(Stored items from a collection)

☆ ☆ ☆

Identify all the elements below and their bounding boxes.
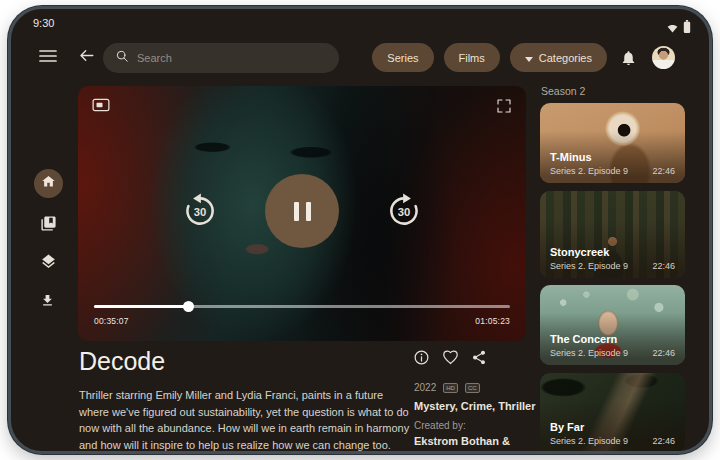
season-label: Season 2	[541, 85, 585, 97]
share-icon[interactable]	[471, 349, 488, 366]
svg-text:30: 30	[194, 206, 207, 218]
sidebar-item-library[interactable]	[40, 215, 57, 232]
episode-subtitle: Series 2. Episode 9	[550, 261, 628, 271]
episode-subtitle: Series 2. Episode 9	[550, 348, 628, 358]
notifications-bell-icon[interactable]	[620, 49, 637, 67]
episode-subtitle: Series 2. Episode 9	[550, 436, 628, 446]
app-screen: 9:30 Series Films Categories	[11, 9, 709, 451]
filter-pills: Series Films Categories	[372, 43, 607, 72]
layers-icon	[40, 256, 57, 273]
hd-badge: HD	[443, 383, 458, 393]
sidebar-item-categories[interactable]	[40, 253, 57, 270]
status-time: 9:30	[33, 17, 54, 29]
films-button[interactable]: Films	[444, 43, 500, 72]
library-bookmark-icon	[40, 218, 57, 235]
pause-button[interactable]	[265, 174, 339, 248]
current-time: 00:35:07	[94, 316, 129, 326]
release-year: 2022	[414, 382, 436, 393]
search-icon	[115, 49, 129, 67]
episode-title: By Far	[550, 421, 584, 433]
episode-title: The Concern	[550, 333, 617, 345]
home-icon	[41, 174, 56, 193]
picture-in-picture-icon[interactable]	[92, 98, 110, 112]
creators-names: Ekstrom Bothan & Gabriela Suárez	[414, 434, 526, 454]
battery-icon	[683, 19, 691, 37]
episode-card-by-far[interactable]: By Far Series 2. Episode 9 22:46	[540, 373, 685, 453]
episode-title: Stonycreek	[550, 246, 609, 258]
episode-subtitle: Series 2. Episode 9	[550, 166, 628, 176]
video-player[interactable]: 30 30 00:35:07 01:05:2	[78, 86, 526, 341]
user-avatar[interactable]	[652, 46, 675, 69]
back-arrow-icon[interactable]	[77, 46, 96, 65]
sidebar-item-downloads[interactable]	[40, 293, 57, 310]
search-input[interactable]	[137, 52, 307, 64]
pause-icon	[294, 202, 311, 221]
episode-duration: 22:46	[652, 436, 675, 446]
seek-bar-fill	[94, 305, 188, 308]
categories-dropdown[interactable]: Categories	[510, 43, 607, 72]
rewind-30-button[interactable]: 30	[182, 193, 218, 229]
wifi-icon	[666, 19, 679, 37]
genres-text: Mystery, Crime, Thriller	[414, 400, 535, 412]
episode-title: T-Minus	[550, 151, 592, 163]
download-icon	[40, 294, 55, 311]
total-duration: 01:05:23	[475, 316, 510, 326]
seek-bar[interactable]	[94, 305, 510, 308]
episode-card-the-concern[interactable]: The Concern Series 2. Episode 9 22:46	[540, 285, 685, 365]
info-icon[interactable]	[413, 349, 430, 366]
page-title: Decode	[79, 347, 165, 376]
episode-card-stonycreek[interactable]: Stonycreek Series 2. Episode 9 22:46	[540, 191, 685, 278]
series-button[interactable]: Series	[372, 43, 433, 72]
player-controls: 30 30	[78, 174, 526, 248]
search-bar[interactable]	[103, 43, 339, 73]
episode-duration: 22:46	[652, 348, 675, 358]
fullscreen-icon[interactable]	[496, 98, 512, 114]
svg-text:30: 30	[398, 206, 411, 218]
cc-badge: CC	[465, 383, 480, 393]
status-icons	[666, 19, 691, 37]
metadata-row: 2022 HD CC	[414, 382, 480, 393]
sidebar-item-home[interactable]	[34, 169, 63, 198]
episode-duration: 22:46	[652, 166, 675, 176]
tablet-frame: 9:30 Series Films Categories	[8, 6, 712, 454]
episode-card-t-minus[interactable]: T-Minus Series 2. Episode 9 22:46	[540, 103, 685, 183]
caret-down-icon	[525, 52, 533, 64]
action-icons	[413, 349, 488, 366]
description-text: Thriller starring Emily Miller and Lydia…	[79, 387, 414, 454]
favorite-heart-icon[interactable]	[442, 349, 459, 366]
created-by-label: Created by:	[414, 420, 466, 431]
seek-bar-thumb[interactable]	[183, 301, 194, 312]
forward-30-button[interactable]: 30	[386, 193, 422, 229]
episode-duration: 22:46	[652, 261, 675, 271]
menu-icon[interactable]	[39, 49, 57, 63]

☆ ☆ ☆

* **WHAT IS NEEDED**
Output all the entries above verbatim, please. No images.

* **YOUR RESPONSE**
Identify all the elements below and their bounding boxes.
season-label: Season 2	[541, 85, 585, 97]
share-icon[interactable]	[471, 349, 488, 366]
svg-text:30: 30	[194, 206, 207, 218]
sidebar-item-library[interactable]	[40, 215, 57, 232]
episode-subtitle: Series 2. Episode 9	[550, 261, 628, 271]
episode-subtitle: Series 2. Episode 9	[550, 348, 628, 358]
notifications-bell-icon[interactable]	[620, 49, 637, 67]
episode-subtitle: Series 2. Episode 9	[550, 436, 628, 446]
app-screen: 9:30 Series Films Categories	[11, 9, 709, 451]
filter-pills: Series Films Categories	[372, 43, 607, 72]
layers-icon	[40, 256, 57, 273]
hd-badge: HD	[443, 383, 458, 393]
sidebar-item-categories[interactable]	[40, 253, 57, 270]
status-time: 9:30	[33, 17, 54, 29]
films-button[interactable]: Films	[444, 43, 500, 72]
library-bookmark-icon	[40, 218, 57, 235]
pause-button[interactable]	[265, 174, 339, 248]
current-time: 00:35:07	[94, 316, 129, 326]
release-year: 2022	[414, 382, 436, 393]
search-icon	[115, 49, 129, 67]
episode-title: By Far	[550, 421, 584, 433]
episode-title: The Concern	[550, 333, 617, 345]
home-icon	[41, 174, 56, 193]
picture-in-picture-icon[interactable]	[92, 98, 110, 112]
creators-names: Ekstrom Bothan & Gabriela Suárez	[414, 434, 526, 454]
battery-icon	[683, 19, 691, 37]
episode-card-by-far[interactable]: By Far Series 2. Episode 9 22:46	[540, 373, 685, 453]
episode-title: Stonycreek	[550, 246, 609, 258]
episode-subtitle: Series 2. Episode 9	[550, 166, 628, 176]
video-player[interactable]: 30 30 00:35:07 01:05:2	[78, 86, 526, 341]
user-avatar[interactable]	[652, 46, 675, 69]
back-arrow-icon[interactable]	[77, 46, 96, 65]
sidebar-item-downloads[interactable]	[40, 293, 57, 310]
search-input[interactable]	[137, 52, 307, 64]
pause-icon	[294, 202, 311, 221]
episode-duration: 22:46	[652, 436, 675, 446]
seek-bar-fill	[94, 305, 188, 308]
categories-dropdown[interactable]: Categories	[510, 43, 607, 72]
rewind-30-button[interactable]: 30	[182, 193, 218, 229]
wifi-icon	[666, 19, 679, 37]
genres-text: Mystery, Crime, Thriller	[414, 400, 535, 412]
episode-title: T-Minus	[550, 151, 592, 163]
download-icon	[40, 294, 55, 311]
total-duration: 01:05:23	[475, 316, 510, 326]
seek-bar[interactable]	[94, 305, 510, 308]
episode-card-the-concern[interactable]: The Concern Series 2. Episode 9 22:46	[540, 285, 685, 365]
info-icon[interactable]	[413, 349, 430, 366]
page-title: Decode	[79, 347, 165, 376]
episode-card-stonycreek[interactable]: Stonycreek Series 2. Episode 9 22:46	[540, 191, 685, 278]
series-button[interactable]: Series	[372, 43, 433, 72]
player-controls: 30 30	[78, 174, 526, 248]
search-bar[interactable]	[103, 43, 339, 73]
episode-duration: 22:46	[652, 348, 675, 358]
fullscreen-icon[interactable]	[496, 98, 512, 114]
svg-text:30: 30	[398, 206, 411, 218]
cc-badge: CC	[465, 383, 480, 393]
status-icons	[666, 19, 691, 37]
metadata-row: 2022 HD CC	[414, 382, 480, 393]
sidebar-item-home[interactable]	[34, 169, 63, 198]
episode-duration: 22:46	[652, 166, 675, 176]
tablet-frame: 9:30 Series Films Categories	[8, 6, 712, 454]
episode-card-t-minus[interactable]: T-Minus Series 2. Episode 9 22:46	[540, 103, 685, 183]
caret-down-icon	[525, 52, 533, 64]
action-icons	[413, 349, 488, 366]
description-text: Thriller starring Emily Miller and Lydia…	[79, 387, 414, 454]
favorite-heart-icon[interactable]	[442, 349, 459, 366]
created-by-label: Created by:	[414, 420, 466, 431]
seek-bar-thumb[interactable]	[183, 301, 194, 312]
forward-30-button[interactable]: 30	[386, 193, 422, 229]
episode-duration: 22:46	[652, 261, 675, 271]
menu-icon[interactable]	[39, 49, 57, 63]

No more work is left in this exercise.